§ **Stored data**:
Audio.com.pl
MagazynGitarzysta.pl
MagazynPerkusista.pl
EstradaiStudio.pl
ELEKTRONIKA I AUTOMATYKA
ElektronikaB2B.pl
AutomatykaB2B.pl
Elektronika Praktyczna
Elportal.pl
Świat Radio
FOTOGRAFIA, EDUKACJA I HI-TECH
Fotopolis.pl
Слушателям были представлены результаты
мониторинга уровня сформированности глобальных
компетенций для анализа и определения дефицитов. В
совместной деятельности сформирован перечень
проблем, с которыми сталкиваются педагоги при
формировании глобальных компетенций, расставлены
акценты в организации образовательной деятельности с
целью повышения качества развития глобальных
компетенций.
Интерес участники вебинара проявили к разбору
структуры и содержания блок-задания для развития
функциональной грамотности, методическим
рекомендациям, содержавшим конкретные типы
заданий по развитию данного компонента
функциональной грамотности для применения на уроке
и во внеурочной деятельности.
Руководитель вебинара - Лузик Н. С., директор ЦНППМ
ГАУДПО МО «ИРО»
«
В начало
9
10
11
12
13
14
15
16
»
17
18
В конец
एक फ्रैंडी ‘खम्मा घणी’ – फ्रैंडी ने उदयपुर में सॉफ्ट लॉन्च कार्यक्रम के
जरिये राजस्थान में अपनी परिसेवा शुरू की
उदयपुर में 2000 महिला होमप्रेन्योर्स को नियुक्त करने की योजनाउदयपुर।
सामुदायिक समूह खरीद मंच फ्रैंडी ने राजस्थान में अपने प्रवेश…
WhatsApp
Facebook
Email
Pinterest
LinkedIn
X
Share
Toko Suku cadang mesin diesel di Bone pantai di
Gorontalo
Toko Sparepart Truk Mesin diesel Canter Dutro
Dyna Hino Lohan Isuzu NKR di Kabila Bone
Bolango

* * *

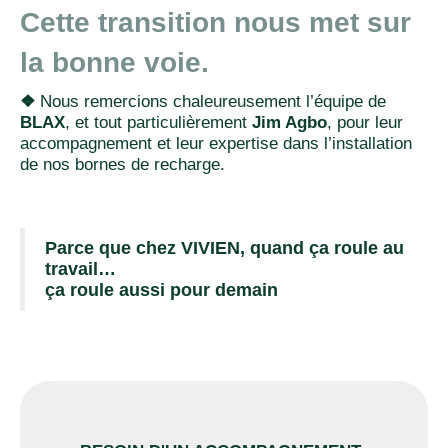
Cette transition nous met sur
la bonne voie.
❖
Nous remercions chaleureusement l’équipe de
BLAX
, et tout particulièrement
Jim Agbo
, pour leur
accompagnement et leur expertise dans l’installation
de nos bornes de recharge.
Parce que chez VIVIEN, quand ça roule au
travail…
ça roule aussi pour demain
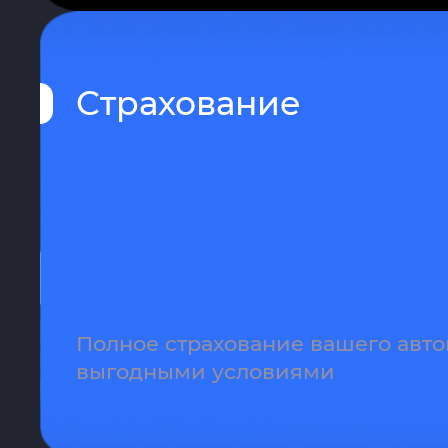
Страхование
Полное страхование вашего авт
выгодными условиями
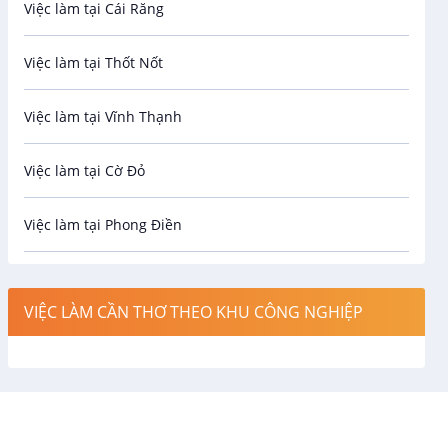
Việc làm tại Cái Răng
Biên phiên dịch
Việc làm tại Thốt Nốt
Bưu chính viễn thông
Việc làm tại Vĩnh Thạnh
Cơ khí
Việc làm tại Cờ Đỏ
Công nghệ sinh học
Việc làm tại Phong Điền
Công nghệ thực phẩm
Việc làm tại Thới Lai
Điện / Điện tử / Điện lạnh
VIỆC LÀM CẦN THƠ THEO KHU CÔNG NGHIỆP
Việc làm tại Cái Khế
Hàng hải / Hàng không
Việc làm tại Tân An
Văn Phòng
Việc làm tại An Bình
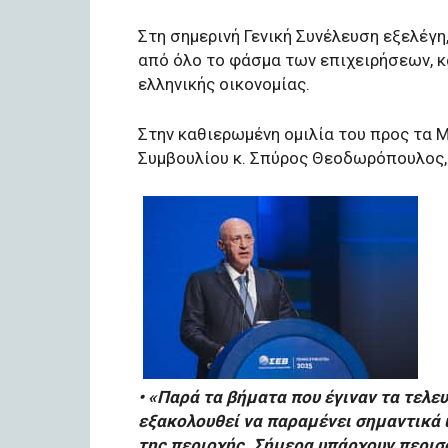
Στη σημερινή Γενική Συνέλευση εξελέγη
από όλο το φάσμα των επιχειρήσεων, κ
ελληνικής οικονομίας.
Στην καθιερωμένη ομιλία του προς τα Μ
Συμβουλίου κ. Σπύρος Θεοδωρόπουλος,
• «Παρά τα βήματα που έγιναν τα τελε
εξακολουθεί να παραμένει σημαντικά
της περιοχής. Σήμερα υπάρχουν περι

§ **Assigned task**:
Would you set down only the lines above from the line with "Việc làm tại Cái Răng" to the line with "της περιοχής. Σήμερα υπάρχουν περι", both included, exactly as they stand and without the pictures?

§ **Task response**:
Việc làm tại Cái Răng
Biên phiên dịch
Việc làm tại Thốt Nốt
Bưu chính viễn thông
Việc làm tại Vĩnh Thạnh
Cơ khí
Việc làm tại Cờ Đỏ
Công nghệ sinh học
Việc làm tại Phong Điền
Công nghệ thực phẩm
Việc làm tại Thới Lai
Điện / Điện tử / Điện lạnh
VIỆC LÀM CẦN THƠ THEO KHU CÔNG NGHIỆP
Việc làm tại Cái Khế
Hàng hải / Hàng không
Việc làm tại Tân An
Văn Phòng
Việc làm tại An Bình
Στη σημερινή Γενική Συνέλευση εξελέγη
από όλο το φάσμα των επιχειρήσεων, κ
ελληνικής οικονομίας.
Στην καθιερωμένη ομιλία του προς τα Μ
Συμβουλίου κ. Σπύρος Θεοδωρόπουλος,
• «Παρά τα βήματα που έγιναν τα τελε
εξακολουθεί να παραμένει σημαντικά
της περιοχής. Σήμερα υπάρχουν περι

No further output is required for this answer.